You know, I know, the American people know, and Bob Dole knows that Cashie is no more capable of building a championship team on his own than anyone hired by our local football teams. He’s put in 27 years proving that.
—There is a “Dream Team” just waiting to step up if Soto goes. I noticed that Cody Bellinger has recently been added to the Great Suppositional Team. Yeah, Cody should have been signed two years ago, when he was dirt cheap, and might have put us over the top in 2022. Blake Snell they could’ve had last year.
I know, I know: Anthony Santander hit a bunch of home runs last year. He also doesn’t field or run all that well either, batted .235, and walked all of 58 times. And he’s 4 years older than Soto. Christian Walker is 33. And no, Cashie is not moving the man he wants to be the next Derek Jeter out of shortstop. Or taking Jazz Chisholm off third.
—Willie Mays and Henry Aaron were great players, and they only won a single ring each. This was pointed out by Doug K. And he’s right.
In 23 years of major-league play apiece, Mays and Aaron only took two World Series titles between them, and those in the bloom of their youth. Mays only reached the postseason 5 times with the Giants and Mets; Aaron, 4 times with the Braves (if you count the 1959 playoff for the pennant).

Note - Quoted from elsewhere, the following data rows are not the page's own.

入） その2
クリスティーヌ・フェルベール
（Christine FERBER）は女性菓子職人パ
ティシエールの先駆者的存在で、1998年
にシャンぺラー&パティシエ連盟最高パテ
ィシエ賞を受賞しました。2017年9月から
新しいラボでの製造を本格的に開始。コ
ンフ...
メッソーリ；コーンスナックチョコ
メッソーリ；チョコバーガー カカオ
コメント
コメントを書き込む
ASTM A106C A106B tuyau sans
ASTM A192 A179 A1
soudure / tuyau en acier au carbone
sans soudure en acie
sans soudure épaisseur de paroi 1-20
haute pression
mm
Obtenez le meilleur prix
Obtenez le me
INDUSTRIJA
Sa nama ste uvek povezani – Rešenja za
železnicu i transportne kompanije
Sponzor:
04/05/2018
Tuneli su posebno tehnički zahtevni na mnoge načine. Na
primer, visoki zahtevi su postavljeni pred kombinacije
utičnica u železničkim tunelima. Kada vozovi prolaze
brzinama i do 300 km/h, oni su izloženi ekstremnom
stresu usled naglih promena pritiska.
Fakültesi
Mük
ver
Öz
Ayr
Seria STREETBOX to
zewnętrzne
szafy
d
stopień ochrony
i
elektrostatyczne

That’s in good part because those teams were mostly run by incompetent boobs. (For competent boobs, see Bernadette Peters. Thank you, thank you! And please remember your waitresses! They’ll remember you.)
But as Crapshoot Cashman could tell you, those days are as dead as Baltimore chop and the sacrifice bunt. By today’s standards—whereby you only have to finish in the top 40 percent of the league to make the playoffs—Mays would have been in the postseason 19 times; Aaron, 9 times.
Soto’s odds of winning it all for us are much, much higher than back in the day when just two teams got to play for it all. But he won’t win a single title for us...if he’s in Flushing Meadows.
—Trent Grisham. Yep. That's the guy who will become our full-time centerfielder if Juan Soto goes elsewhere. Trent Grisham, who has not hit above .198 since 2021.
You think Brian Cashman's not serious about this? Think again. This is the man who made us play an entire season with Chris Stewart as our starting catcher. Who came within a hairsbreadth of make Bubba Crosby our starting centerfielder.
Gentlemen, I rest my case. If you think good things are going to happen in the wake of Soto going to Queens, well, I can only refer you to Aerosmith, 1973.